• Assigned task: Please reproduce the entries exactly as they appear below, but not the pictures.

↓

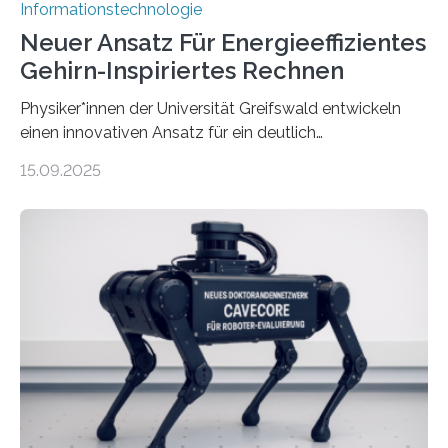
Informationstechnologie
Neuer Ansatz Für Energieeffizientes
Gehirn-Inspiriertes Rechnen
Physiker*innen der Universität Greifswald entwickeln
einen innovativen Ansatz für ein deutlich
energieeffizienteres Arbeiten von Computern. Ihr
15.09.2025
Lösungsweg ist inspiriert vom menschlichen Gehirn. Die
rasante Entwicklung der Künstlichen Intelligenz (KI)
stellt die heutige Computertechnik vor
Herausforderungen. Herkömmliche Silizium-
Prozessoren stoßen an ihre Grenzen: Sie verbrauchen
viel Energie, die Speicher- und Verarbeitungseinheiten
sind voneinander getrennt und die Datenübertragung
bremst komplexe Anwendungen aus. Da KI-Modelle
immer größer werden und riesige Datenmengen
verarbeiten müssen, steigt der Bedarf an neuen
Rechenarchitekturen. Neben Quantencomputern
rücken dabei insbesondere…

↑

• Answer section:
Informationstechnologie
Neuer Ansatz Für Energieeffizientes
Gehirn-Inspiriertes Rechnen
Physiker*innen der Universität Greifswald entwickeln
einen innovativen Ansatz für ein deutlich
energieeffizienteres Arbeiten von Computern. Ihr
15.09.2025
Lösungsweg ist inspiriert vom menschlichen Gehirn. Die
rasante Entwicklung der Künstlichen Intelligenz (KI)
stellt die heutige Computertechnik vor
Herausforderungen. Herkömmliche Silizium-
Prozessoren stoßen an ihre Grenzen: Sie verbrauchen
viel Energie, die Speicher- und Verarbeitungseinheiten
sind voneinander getrennt und die Datenübertragung
bremst komplexe Anwendungen aus. Da KI-Modelle
immer größer werden und riesige Datenmengen
verarbeiten müssen, steigt der Bedarf an neuen
Rechenarchitekturen. Neben Quantencomputern
rücken dabei insbesondere…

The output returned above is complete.